In some embodiments, the imaged portion 305 may be sized and shaped based on an illumination pattern, e.g., as generated by an illumination source. Additionally or alternatively, the imaged portion 305 may be sized and shaped based on the curvature of the portion of the eye to be imaged. Additionally or alternatively, the imaged portion 305 may be sized and shaped based on an angle of the optical illumination pathway relative to the optical imaging pathway. For example, as illustrated, the imaged portion 305 includes a curved slit shape due to both the slit pattern and the non-collinear nature of the optical illumination pathway relative to the optical imaging pathway. Were the optical imaging pathway collinear with the optical illumination pathway, the slit would be a vertical or straight slit according to the slit illumination pattern.
In some embodiments, the illumination pattern may be known, thereby helping the imaging device to digitally detect topographical features of the iridocorneal angle 145. Additionally or alternatively, the illumination pattern may correspond to fixed spatial coordinates and other known parameters such that upon detection of the illumination pattern against the topographical features of the iridocorneal angle 145, various details and intricacies of tissue formations, contours, layers, and configurations (geometric, spatial, or otherwise) corresponding to the iridocorneal angle 145 may be detected or calculated via software analysis.

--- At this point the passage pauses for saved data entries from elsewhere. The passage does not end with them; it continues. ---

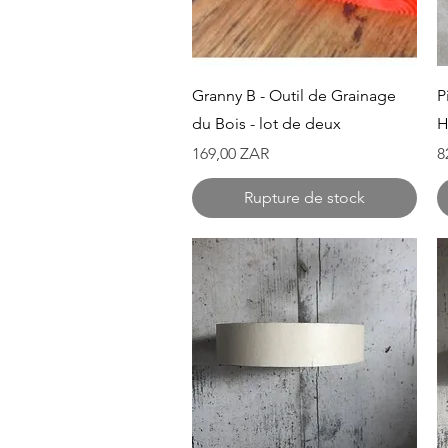
Aperçu rapide
Granny B - Outil de Grainage
P
du Bois - lot de deux
H
Prix
P
169,00 ZAR
8
Rupture de stock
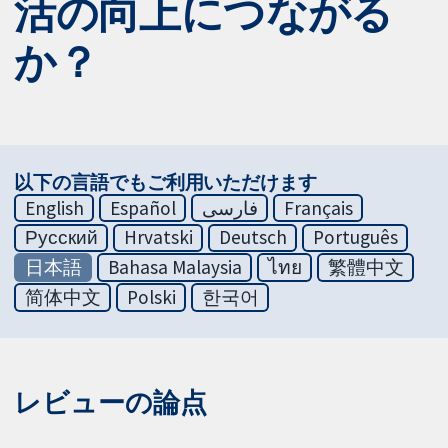
活の向上につながる
か？
以下の言語でもご利用いただけます
English
Español
فارسی
Français
Русский
Hrvatski
Deutsch
Português
日本語
Bahasa Malaysia
ไทย
繁體中文
简体中文
Polski
한국어
レビューの論点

In some embodiments, the illumination pattern may include a slit beam of white light, while in other embodiments the illumination pattern may include a shadow slit (e.g., negative illumination). In some embodiments, the relative angle and/or position of the illumination pattern (of the optical illumination pathway) relative to the optical imaging pathway may be fixed or known, thus facilitating automated software-based analysis of topographical features. In other embodiments, the illumination pattern may include narrow-band or multi-spectral pattern illumination, either simultaneous with or not simultaneous with broad-band or white light illumination of a larger section of the iridocorneal angle 145. In some embodiments, the illumination pattern may be generated by illuminating a narrow area of the iridocorneal angle 145 with one or more wavelengths of light more brightly than the surrounding tissue is illuminated. In other embodiments, the illumination pattern is generated by blocking or masking illumination of the iridocorneal angle 145 in order to reduce illumination of one narrow section of the iridocorneal angle 145 in a predefined manner relative to the illumination of the surrounding tissue.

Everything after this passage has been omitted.